Fotomontage von EnBW zur Klärschlammverbrennungsanlage Walheim
So soll die Klärschlamm-Monoverbrennungsanlage
von EnBW in Walheim aussehen.
09.06.2021 − 

Der Energieversorger EnBW will in Walheim im baden-württembergischen Landkreis Ludwigsburg eine Klärschlammverbrennungsanlage errichten. Das Unternehmen plant, am Unternehmensstandort eine Monoverbrennungsanlage für rund 180.000 Tonnen entwässerten Klärschlamm zu errichten. Das sind umgerechnet rund 45.000 Tonnen Trockensubstanz.
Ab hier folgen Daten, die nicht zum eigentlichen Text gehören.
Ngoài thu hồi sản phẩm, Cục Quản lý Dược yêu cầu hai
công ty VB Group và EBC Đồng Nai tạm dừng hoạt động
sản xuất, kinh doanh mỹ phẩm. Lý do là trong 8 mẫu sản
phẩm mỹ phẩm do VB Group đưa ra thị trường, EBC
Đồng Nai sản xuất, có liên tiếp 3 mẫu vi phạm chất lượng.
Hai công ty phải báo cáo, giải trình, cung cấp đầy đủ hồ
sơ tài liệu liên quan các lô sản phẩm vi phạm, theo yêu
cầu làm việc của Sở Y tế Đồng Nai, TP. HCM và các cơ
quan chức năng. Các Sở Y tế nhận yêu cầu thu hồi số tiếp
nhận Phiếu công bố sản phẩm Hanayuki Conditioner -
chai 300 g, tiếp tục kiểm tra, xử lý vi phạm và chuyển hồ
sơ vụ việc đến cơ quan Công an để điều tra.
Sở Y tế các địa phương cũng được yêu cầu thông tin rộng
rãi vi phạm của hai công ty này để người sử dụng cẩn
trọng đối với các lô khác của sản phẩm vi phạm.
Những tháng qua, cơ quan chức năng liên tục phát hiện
In Walheim betreibt die EnBW ein Kohlekraftwerk mit zwei Blöcken, die seit 1962 beziehungsweise 1967 in Betrieb sind. Anfang der Achtzigerjahre hat das Unternehmen zusätzlich eine mit leichtem Heizöl befeuerte Gasturbine in Betrieb genommen. Die beiden Kohlekraftwerksblöcke sind von der Bundesnetzagentur bis mindestens März 2023 als systemrelevant eingestuft worden. Eine endgültige Stilllegung der Blöcke zum März 2023 sei angedacht, stehe aber noch unter dem Vorbehalt der Entscheidung der Bundesnetzagentur, so EnBW. Die Gasturbine will der Energieversorger weiter betreiben.

Inbetriebnahme für Anfang 2025 vorgesehen

An diesem Standort wollen die Karlsruher künftig Klärschlamm thermisch behandeln. Anfang des kommenden Jahres will EnBW den Genehmigungsantrag einreichen. Wenn alles gut geht, will der Kraftwerksbetreiber ein Jahr später – Anfang 2023 – mit dem Bau der Anlage beginnen. Für Anfang 2025 ist nach derzeitigen Planungen die Inbetriebnahme vorgesehen.

Der geplante Neubau werde im Wesentlichen aus einem nach außen abgedichteten Klärschlammbunker, einem Ofen zur Verbrennung des Klärschlamms mit Wärmeauskopplung sowie einer Rauchgasreinigung bestehen. Ein Schleusensystem sowie spezielle Filter sollen für eine geruchsneutrale Anlieferung und Lagerung des Klärschlamms sorgen.

"Neben der Projektierung der Anlage prüfen wir derzeit den Aus- und Aufbau eines Nah- und Fernwärmenetzes in Walheim und den benachbarten Gemeinden", berichtet EnBW-Projektleiter Andreas Pick. „Mittelfristig ist zudem eine bauliche Erweiterung angedacht, um zusätzlich aus der anfallenden Asche Phosphor zurückgewinnen zu können."

EnBW-Tochter MSE soll die Anlage beliefern

In Baden-Württemberg wird Klärschlamm aktuell überwiegend in Zementwerken und Kohlekraftwerken mitverbrannt. Letztere werden aber aufgrund des Kohleausstiegs bald nicht mehr zur Verfügung stehen.

Bei EnBW, die mit ihrer Tochter Mobile Schlammentwässerung (MSE) selbst am Entsorgungsmarkt für Klärschlamm tätig ist, habe man sich frühzeitig mit dieser Problematik auseinandergesetzt. "Schließlich wollen wir unseren Kunden auch weiterhin eine gewohnt zuverlässige Verwertung ihrer Klärschlämme bieten", sagte MSE-Geschäftsführer Leo Homann. Die MSE soll in Zukunft die geplante Anlage beliefern.